Highly technological solutions that allow organizations to better assess weather patterns now exist, such as hyper-local weather data, aided by blockchain technology.

“The same technology that empowers hyper-local weather forecasts also leads to hyper local insurance applications,” Bennett said. “Suddenly an underwriter can assess the weather history directly at a property address as opposed to just the nearby airport or city-center. This innovation is driving a whole new scale for risk management.”

Meanwhile, he singled out blockchain as a vital prerequisite for climate-linked risk management, because it provides the foundation for “smart contracts” that provide total visibility to all elements of the transaction.

“Take, for example, a large property management firm paying for snow and ice removal at hundreds of different properties,” Bennett said. “They must develop a budget for these costs but how do they know how to set that budget months before winter arrives? Year after year, they have no idea how much it's going to snow. Risk management involves assessing and modeling the risk at each of the properties independently. Then, combine them together to create a risk transfer policy, either through insurance or derivatives. The policy provides for cost control. The policy kicks-in a payment for a very snowy winter and client doesn’t suffer cost overruns.”

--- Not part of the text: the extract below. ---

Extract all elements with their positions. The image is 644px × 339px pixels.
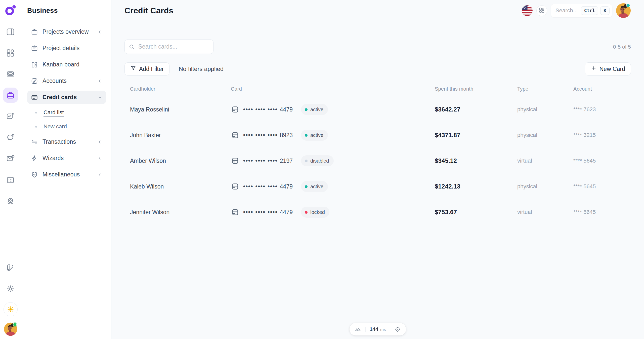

Blockchain, which provides smart contract audit tracking, is important in letting every involved party, such as the property manager, the insurer/broker, and the plow contractor, can know and verify what happens after each storm, Bennett explained. 

“Data vendors provide the real-time and historic snowfall data and those tallies go onto the blockchain,” he added. “It’s visible to anybody who wants to see a storm-by-storm accumulation of snow. They also immediately see the changes and corrections that come from data vendors. Weather data is often subject to revision and correction over time. These revisions are very common but can lead to disagreement between parties to the risk transaction. The audit function in the smart contract establishes a fundamental source of secure information demonstrating how the contract is progressing through the risk period and which party is driving any changes. Transparency inspires trust.”

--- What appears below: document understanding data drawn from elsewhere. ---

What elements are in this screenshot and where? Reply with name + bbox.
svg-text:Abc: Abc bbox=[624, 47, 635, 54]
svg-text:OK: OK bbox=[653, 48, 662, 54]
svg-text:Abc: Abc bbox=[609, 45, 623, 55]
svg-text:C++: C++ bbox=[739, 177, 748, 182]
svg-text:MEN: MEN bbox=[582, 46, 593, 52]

As a former weatherman, Bennett appreciates the impact technology has had on the field of weather forecasting. Nowadays, he said, a five-day weather forecast is as accurate as a one-day forecast was in 1980. Reasonably accurate and useful forecasts can now extend up to 15 days forward, as well.

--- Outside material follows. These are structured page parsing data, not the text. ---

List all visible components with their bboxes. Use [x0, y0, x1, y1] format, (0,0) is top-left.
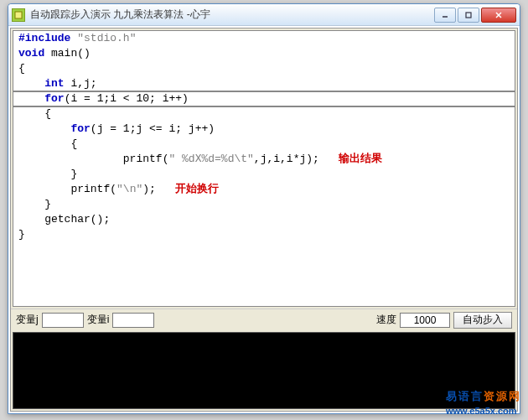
- close-button[interactable]: [481, 8, 516, 23]
- code-line: getchar();: [13, 212, 515, 227]
- var-j-label: 变量j: [16, 313, 39, 327]
- var-i-label: 变量i: [87, 313, 110, 327]
- code-line: {: [13, 106, 515, 122]
- minimize-button[interactable]: [434, 8, 456, 23]
- svg-rect-0: [15, 12, 22, 18]
- code-line: }: [13, 167, 515, 182]
- maximize-button[interactable]: [458, 8, 479, 23]
- speed-label: 速度: [376, 313, 396, 327]
- code-line: }: [13, 197, 515, 212]
- code-line: printf("\n"); 开始换行: [13, 182, 515, 197]
- watermark: 易语言资源网 www.e5a5x.com: [446, 389, 521, 417]
- code-line: {: [13, 61, 515, 76]
- code-line-current: for(i = 1;i < 10; i++): [13, 91, 515, 106]
- titlebar[interactable]: 自动跟踪步入演示 九九乘法表算法 -心宇: [8, 4, 520, 26]
- code-line: }: [13, 227, 515, 242]
- svg-rect-2: [466, 13, 471, 18]
- code-line: void main(): [13, 46, 515, 61]
- output-console[interactable]: [13, 332, 515, 409]
- code-line: int i,j;: [13, 76, 515, 91]
- speed-input[interactable]: [400, 313, 450, 328]
- code-line: {: [13, 137, 515, 152]
- controls-bar: 变量j 变量i 速度 自动步入: [11, 309, 517, 330]
- code-line: for(j = 1;j <= i; j++): [13, 122, 515, 137]
- app-icon: [12, 8, 25, 22]
- code-line: printf(" %dX%d=%d\t",j,i,i*j); 输出结果: [13, 152, 515, 167]
- auto-step-button[interactable]: 自动步入: [453, 312, 512, 329]
- var-j-input[interactable]: [42, 313, 84, 328]
- app-window: 自动跟踪步入演示 九九乘法表算法 -心宇 #include "stdio.h" …: [8, 3, 520, 414]
- code-editor[interactable]: #include "stdio.h" void main() { int i,j…: [13, 30, 515, 307]
- window-title: 自动跟踪步入演示 九九乘法表算法 -心宇: [30, 8, 434, 22]
- code-line: #include "stdio.h": [13, 31, 515, 46]
- var-i-input[interactable]: [112, 313, 154, 328]
- window-buttons: [434, 8, 516, 23]
- content-area: #include "stdio.h" void main() { int i,j…: [10, 28, 518, 412]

Technology has also improved the predictions for many hazardous weather conditions such as hurricanes, flash floods and tornadoes.

“Much of this advancement is due to computing processor power doubling every 1.5 years,” Bennett said. “Today’s processor is roughly four times more powerful than one from three years ago and 16 times more powerful than one from six years ago.

“For example, in 2010, my company (EarthRisk Technologies) was developing a long-range weather forecasting model. We suddenly realized that it would take us a full day to run one of the necessary calculations using the single server that we owned. We needed thousands of these calculations. It was going to take us over three years to run the model! We couldn’t simply buy more computers. Thankfully Amazon Web Services (AWS) was just coming onto the scene.  We pivoted our entire approach to technology and built our model on AWS. It ran in a matter of days instead of years.” 

According to Bennett, there are many cloud computing solutions available today that can make weather models more accurate and faster to create. These same solutions are being used by Demex to bring together financial models and weather models to create tools such as the Demex Climate Indicator and provide what Bennett calls “high-resolution risk management.”